All records below are to be transcribed exactly, with every picture left out.

Page-level text extractions:
_ _ _ _ _

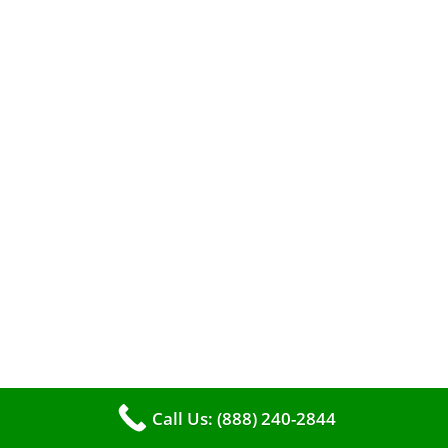
When it comes to maintaining your furnace,
you may find yourself in a dilemma: should you
roll up your sleeves and clean it yourself, or
entrust the job to professionals?
Call Us: (888) 240-2844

_ _ _ _ _

### ANSWER BOX
When it comes to maintaining your furnace,
you may find yourself in a dilemma: should you
roll up your sleeves and clean it yourself, or
entrust the job to professionals?
Call Us: (888) 240-2844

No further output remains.